Despite improvements in infant formula over its 150-year history, it is still associated with health risks for mother and infant compared with breastfeeding, they wrote in the journal.

The journal recognised that manufacturers have notably tried to limit these risks through changes to formula composition, which are often accompanied by health or nutrition claims that aid product differentiation or increase market value. But academics and regulators have raised concerns that these claims are often unfounded and may undermine efforts to support breastfeeding.

And while the World Health Organization’s code of practice recommends against promoting infant formula to the public and states that information for healthcare professionals should be “scientific and factual,” it is not legally binding, and few countries have fully enacted its recommendations into law, the researchers explained.

“This failure of regulation and associated potential for harm suggests the need for a new approach,” they argued.

They acknowledged that restrictions on use of health and nutrition claims for infant formula should be balanced by adequate incentives for manufacturers to develop new or improved products, proposing that any changes to the composition of infant formula should require premarket approval.

And when a change in infant formula composition has been shown to have a beneficial health effect, that change should be added to the Codex international food standards so that all formula fed infants can benefit, they continued.

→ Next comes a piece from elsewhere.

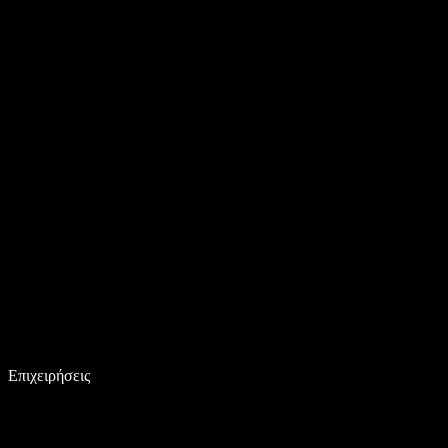
Επιχειρήσεις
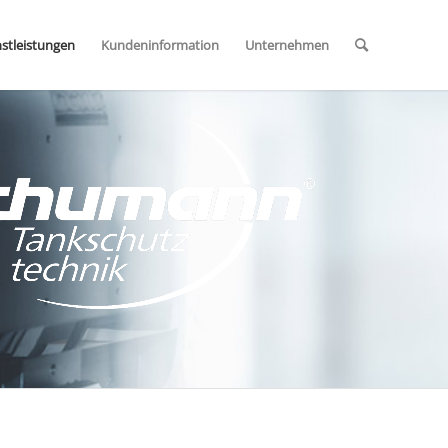
stleistungen
Kundeninformation
Unternehmen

Using the new ingredient as a health claim before assessment and inclusion in the mandatory Codex standards should be banned, they said, to “avoid misleading consumers and undermining breastfeeding.”

“Infants and their carers are not being adequately protected from adverse consequences of claims about infant formula.

“Global action is needed to break the current cycle of weak scientific evidence and unreliable claims and move to a new era where carers of infants are given accurate information about infant formula products in a manner that does not undermine breastfeeding.”